Our language is very important, and it’s the small nuances that make all the differences. Our language is the channel that turns thoughts into actions, so when it comes to building trust, how leaders use the word can make a drastic difference.
Our sentences are comprised of nouns and verbs and other parts of speech. If your middle school grammar lessons are a bit fuzzy, nouns are either a person, place, or thing, and verbs are action words. There are some words considered to be both nouns and verbs depending on how you use them. For instance, the word run: I always run after work: verb. I have to go for a run after work: noun.
Other words that change from verb to noun are very powerful like love, hate, and trust. I love you. I’m filled with love. I hate this. I’m filled with hate. I trust you. We have a relationship built on trust. Trust is very important in any workplace, but it’s extremely important for a leader. According to Paul Zak’s article in the Harvard Business Review entitled, “The Neuroscience of Trust,” “55% of CEOs think that a lack of trust is a threat to their organization’s growth. But most have done little to increase trust, mainly because they aren’t sure where to start.”
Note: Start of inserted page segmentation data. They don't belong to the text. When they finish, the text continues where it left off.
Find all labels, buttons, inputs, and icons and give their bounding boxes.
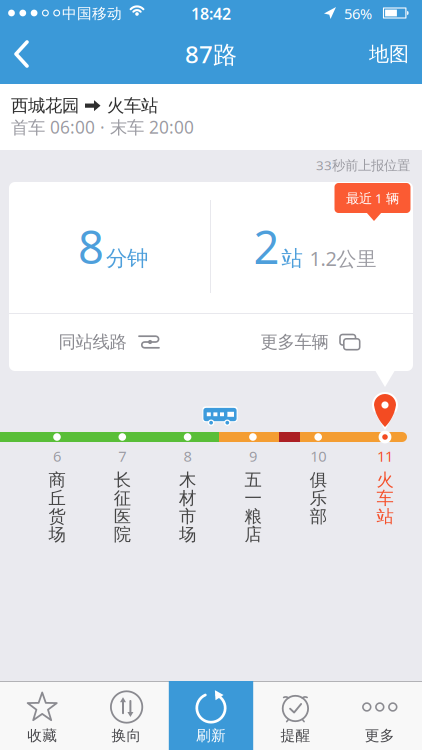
staticText: 商 [48,469,66,491]
staticText: 俱 [310,469,327,491]
staticText: 1.2公里 [304,245,376,272]
staticText: 木 [179,469,196,491]
staticText: 11 [377,446,393,466]
staticText: 中国移动 [62,4,122,22]
staticText: 9 [249,446,257,466]
staticText: 刷新 [196,726,226,744]
button[interactable]: 更多 [338,681,422,750]
staticText: 乐 [310,488,327,509]
staticText: 火车站 [107,95,158,116]
staticText: 货 [48,506,66,527]
staticText: 最近 1 辆 [346,189,399,207]
button[interactable]: 提醒 [253,681,338,750]
staticText: 五 [244,469,261,491]
staticText: 56% [344,4,372,23]
staticText: 站 [376,506,394,527]
staticText: 车 [376,488,394,509]
staticText: 收藏 [27,726,57,744]
staticText: 2 [254,216,280,277]
button[interactable]: 换向 [84,681,169,750]
staticText: 6 [53,446,61,466]
staticText: 市 [179,506,196,527]
staticText: 医 [114,506,131,527]
staticText: 首车 06:00 · 末车 20:00 [11,116,194,138]
staticText: 丘 [48,488,66,509]
staticText: 7 [118,446,126,466]
staticText: 8 [78,216,104,277]
staticText: 场 [179,524,196,545]
staticText: 场 [48,524,66,545]
button[interactable]: 地图 [358,32,420,76]
staticText: 18:42 [191,3,231,24]
staticText: 西城花园 [11,95,79,116]
button[interactable]: 返回 [7,35,37,73]
staticText: 提醒 [280,726,310,744]
staticText: 粮 [244,506,261,527]
staticText: 征 [114,488,131,509]
staticText: 更多车辆 [260,331,328,353]
staticText: 8 [184,446,192,466]
staticText: 87路 [185,38,237,70]
staticText: 店 [244,524,261,545]
staticText: 院 [114,524,131,545]
staticText: 火 [376,469,394,491]
staticText: 地图 [369,42,409,66]
button[interactable]: 同站线路 [10,314,210,370]
button[interactable]: 收藏 [0,681,84,750]
staticText: 10 [310,446,326,466]
staticText: 长 [114,469,131,491]
staticText: 更多 [365,726,395,744]
staticText: 站 [282,245,302,272]
staticText: 材 [179,488,196,509]
button[interactable]: 刷新 [169,681,253,750]
button[interactable]: 更多车辆 [210,314,412,370]
staticText: 33秒前上报位置 [316,156,410,174]
staticText: 分钟 [106,245,148,272]
staticText: 同站线路 [58,331,126,353]
staticText: 换向 [112,726,142,744]
staticText: 一 [244,488,261,509]
staticText: 部 [310,506,327,527]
I advocate for one small change to help build trust as a leader. Use trust as a verb instead of a noun. Instead of saying, “we need to build more trust.” Start saying, “I trust you.” Shift your language from treating trust as a thing to be acquired and lost, sand move it to something you do regularly. Trust is reciprocal and showing your team you trust them will build their trust in you. Show you trust to build trust.